Each node has 4 GPUs, and each of those has a dedicated network interface card capable of 200 Gbps each way. Data can move right from one GPU's memory to another. But it's not just bandwidth that allows the machine to run so well, it's a very low-latency network as well. Many science codes require very frequent synchronizations, and low latency permits them to scale out to tens of thousands of endpoints.
200 Gbps

Oh wow, that’s pretty bad.

That's 200Gbps from that card to any other point in the other 9,408 nodes in the system. Including file storage.

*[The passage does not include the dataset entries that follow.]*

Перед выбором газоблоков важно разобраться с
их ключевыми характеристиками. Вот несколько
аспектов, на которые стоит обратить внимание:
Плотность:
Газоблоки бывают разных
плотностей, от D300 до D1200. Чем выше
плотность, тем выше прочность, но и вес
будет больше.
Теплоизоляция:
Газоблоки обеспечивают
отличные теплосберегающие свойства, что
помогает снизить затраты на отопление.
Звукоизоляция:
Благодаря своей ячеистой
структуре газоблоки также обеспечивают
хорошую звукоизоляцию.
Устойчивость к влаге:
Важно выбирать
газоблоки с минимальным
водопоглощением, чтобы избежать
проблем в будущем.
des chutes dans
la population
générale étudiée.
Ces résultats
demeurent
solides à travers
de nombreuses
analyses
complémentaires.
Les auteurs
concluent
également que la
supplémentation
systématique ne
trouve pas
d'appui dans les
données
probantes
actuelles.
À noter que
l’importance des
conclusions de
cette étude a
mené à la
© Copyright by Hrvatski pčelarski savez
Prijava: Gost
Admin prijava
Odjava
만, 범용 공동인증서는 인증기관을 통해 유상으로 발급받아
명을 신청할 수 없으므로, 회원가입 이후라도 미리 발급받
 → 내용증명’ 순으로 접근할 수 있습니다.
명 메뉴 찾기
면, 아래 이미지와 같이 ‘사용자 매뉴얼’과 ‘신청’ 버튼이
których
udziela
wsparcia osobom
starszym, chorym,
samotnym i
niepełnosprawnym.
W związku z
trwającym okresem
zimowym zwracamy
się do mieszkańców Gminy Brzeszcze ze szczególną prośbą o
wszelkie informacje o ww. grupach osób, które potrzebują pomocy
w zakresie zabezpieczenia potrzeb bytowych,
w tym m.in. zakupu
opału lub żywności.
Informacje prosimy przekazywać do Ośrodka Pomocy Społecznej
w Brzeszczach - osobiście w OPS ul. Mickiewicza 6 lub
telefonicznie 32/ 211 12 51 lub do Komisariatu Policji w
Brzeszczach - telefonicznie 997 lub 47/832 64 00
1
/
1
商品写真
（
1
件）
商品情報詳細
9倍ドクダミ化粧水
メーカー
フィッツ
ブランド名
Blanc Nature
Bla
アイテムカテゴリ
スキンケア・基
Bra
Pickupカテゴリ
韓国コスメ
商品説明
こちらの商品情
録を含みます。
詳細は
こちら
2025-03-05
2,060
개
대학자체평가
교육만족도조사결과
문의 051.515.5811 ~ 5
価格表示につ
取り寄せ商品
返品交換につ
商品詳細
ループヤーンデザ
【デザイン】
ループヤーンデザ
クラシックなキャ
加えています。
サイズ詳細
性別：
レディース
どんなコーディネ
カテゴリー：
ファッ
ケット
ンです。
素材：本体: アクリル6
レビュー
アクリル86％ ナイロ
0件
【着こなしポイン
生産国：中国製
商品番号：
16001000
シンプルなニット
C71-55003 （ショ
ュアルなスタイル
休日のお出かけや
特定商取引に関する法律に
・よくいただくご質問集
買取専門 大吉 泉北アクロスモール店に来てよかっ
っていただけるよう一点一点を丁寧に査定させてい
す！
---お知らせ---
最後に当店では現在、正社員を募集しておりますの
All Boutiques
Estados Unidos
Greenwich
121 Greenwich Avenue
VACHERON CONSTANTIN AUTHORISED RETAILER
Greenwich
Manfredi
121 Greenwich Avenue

Within the node, bandwidth between the GPUs is considerably higher. There's an architecture diagram at <https://docs.olcf.ornl.gov/systems/frontier_user_guide.html> that helps show the topology.

I see, OK, I misinterpreted it as per node bandwidth. Yes, this makes more sense, and is probably fast enough for most workloads.
Microsoft has a system at current #3 spot on the Top500 list. It uses 14.4k Nividia H100s and got about 1/2 the flops of Frontier.

It’s the fastest publicly disclosed. As far as private concerns, I feel like a “prove it” approach is valid.

https://www.top500.org/lists/top500/2024/06/

This is interesting for a different reason too.. MS has 1/4 the number of nodes, while claiming 1/2 the performance. If it is were just numbers game, MS supercomputer has a much higher processor to performance ratio.